Türkiye sırf 15 gün sonra Cumhurbaşkanlığı ve Milletvekilliği Genel Seçimleri’ni yaşayacak. Başkanlar meydanlarda, herkes sandık için son hazırlıklarını yapıyor. Bu türlü bir atmosferde İçişleri Bakanı Süleyman Soylu’dan 14 Mayıs Seçimleri’nin siyasi bir darbe teşebbüsü olduğunu argüman eden bir açıklama geldi. Demokratik seçimleri darbe olarak tanımlayan İçişleri Bakanı’nın siyasi geçmişini gelin birlikte inceleyim…
Tansu Çiller’in prensi olarak ismini duyurmuştu Soylu. 1999 yılında DYP’nin İstanbul Vilayet Lideri olarak Türkiye’nin en genç vilayet lideri oldu.
DP Genel Lideri olduğu günlerse periyodun başbakanı Tayyip Erdoğan’ı ve AK Parti iktidarını çok sert sözlerle amaç aldı.
Geçmişte sarf ettiği tüm kelamları unutup bir günde Ak Partili olan Süleyman Soylu, bu partide genel lider yardımcılığına getirildi.

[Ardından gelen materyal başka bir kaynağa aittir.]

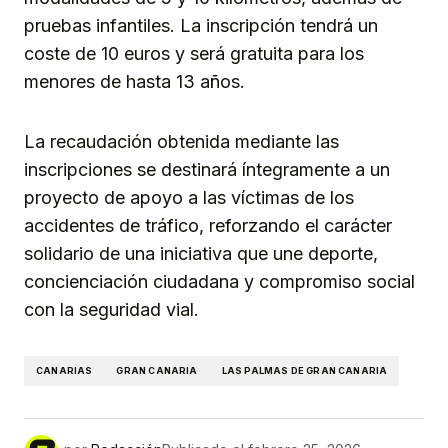
pruebas infantiles. La inscripción tendrá un
coste de 10 euros y será gratuita para los
menores de hasta 13 años.
La recaudación obtenida mediante las
inscripciones se destinará íntegramente a un
proyecto de apoyo a las víctimas de los
accidentes de tráfico, reforzando el carácter
solidario de una iniciativa que une deporte,
concienciación ciudadana y compromiso social
con la seguridad vial.
CANARIAS
GRAN CANARIA
LAS PALMAS DE GRAN CANARIA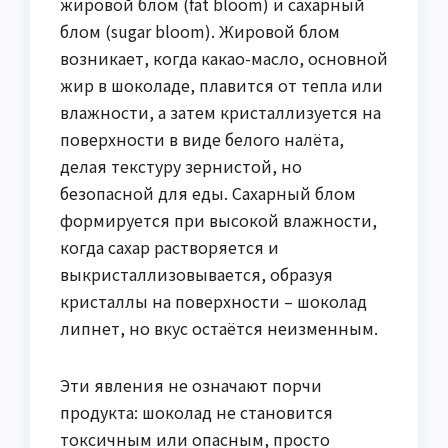
жировой блом (fat bloom) и сахарный
блом (sugar bloom). Жировой блом
возникает, когда какао-масло, основной
жир в шоколаде, плавится от тепла или
влажности, а затем кристаллизуется на
поверхности в виде белого налёта,
делая текстуру зернистой, но
безопасной для еды. Сахарный блом
формируется при высокой влажности,
когда сахар растворяется и
выкристаллизовывается, образуя
кристаллы на поверхности – шоколад
липнет, но вкус остаётся неизменным.
Эти явления не означают порчи
продукта: шоколад не становится
токсичным или опасным, просто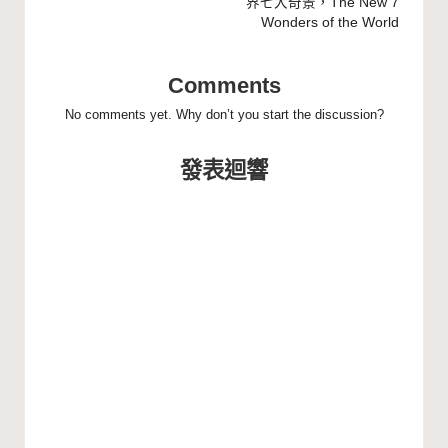
界七大奇景，The New 7
Wonders of the World
Comments
No comments yet. Why don’t you start the discussion?
發表迴響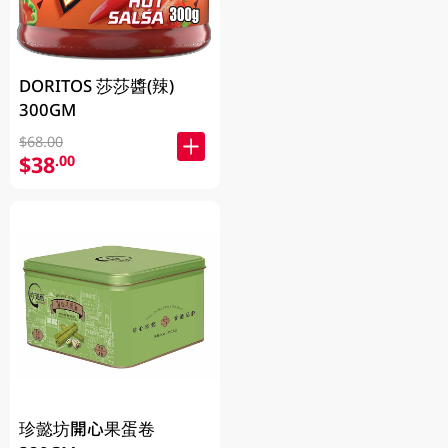
DORITOS 莎莎醬(辣)
300GM
$68.00
$38
.00
珍懿坊開心果蛋卷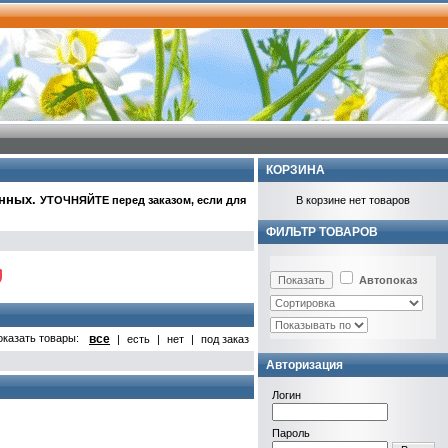
КОРЗИНА
анных
.
УТОЧНЯЙТЕ перед заказом, если для
В корзине нет товаров
ФИЛЬТР ТОВАРОВ
Автопоказ
оказать товары:
все
|
есть
|
нет
|
под заказ
Авторизация
Логин
Пароль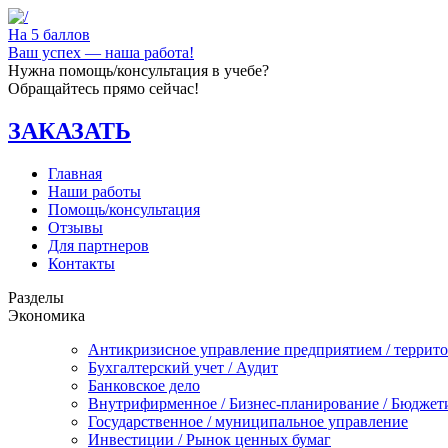
На 5 баллов
Ваш успех — наша работа!
Нужна помощь/консультация в учебе?
Обращайтесь прямо сейчас!
ЗАКАЗАТЬ
Главная
Наши работы
Помощь/консультация
Отзывы
Для партнеров
Контакты
Разделы
Экономика
Антикризисное управление предприятием / террит
Бухгалтерский учет / Аудит
Банковское дело
Внутрифирменное / Бизнес-планирование / Бюджет
Государственное / муниципальное управление
Инвестиции / Рынок ценных бумаг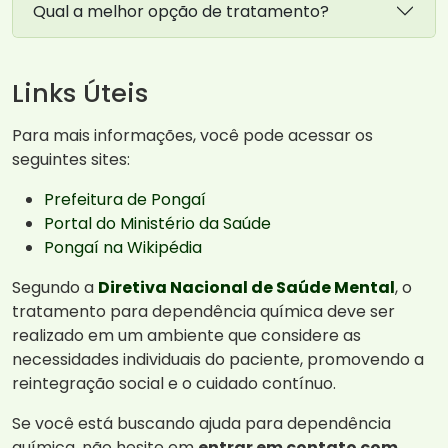
Qual a melhor opção de tratamento?
Links Úteis
Para mais informações, você pode acessar os
seguintes sites:
Prefeitura de Pongaí
Portal do Ministério da Saúde
Pongaí na Wikipédia
Segundo a
Diretiva Nacional de Saúde Mental
, o
tratamento para dependência química deve ser
realizado em um ambiente que considere as
necessidades individuais do paciente, promovendo a
reintegração social e o cuidado contínuo.
Se você está buscando ajuda para dependência
química, não hesite em
entrar em contato com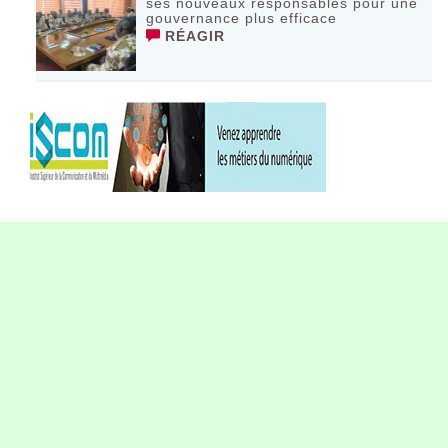
ses nouveaux responsables pour une
gouvernance plus efficace
RÉAGIR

İçişleri Bakanı olduktan sonra medyada daha sık yer verilen ve yaptığı çıkışlarla gündeme oturan bir isim oldu Süleyman Soylu
Hazine ve Maliye Bakanı, birebir vakitte Tayyip Erdoğan’ın damadı olan Berat Albayrak ile girdikleri rekabet bilhassa muhalefet kulislerinin en çok konuşulan konusu oldu.
COVID 19 Pandemisi sürecinde, sokağa çıkma yasağının geç açıklanması marketlerde kuyruk oluşmasına sebep oldu.
Süleyman Soylu’ya yönelik yansıların merkezinde olan bir öbür isim ise kabahat örgütü başkanı Sedat Peker oldu.
Sedat Peker’in Soylu’ya yönelik sözlerine uzun müddet sessiz kalan Ak Parti iktidarı, Soylu’nun yıpranmasına bilerek müsaade verildiği yorumlarına yol açtı.
Soylu’nun ses getiren açıklamaları bununla hudutlu kalmadı.
Soylu’nun kamuoyunda ses getiren son çıkışı ise 14 Mayıs seçimlerine ait oldu.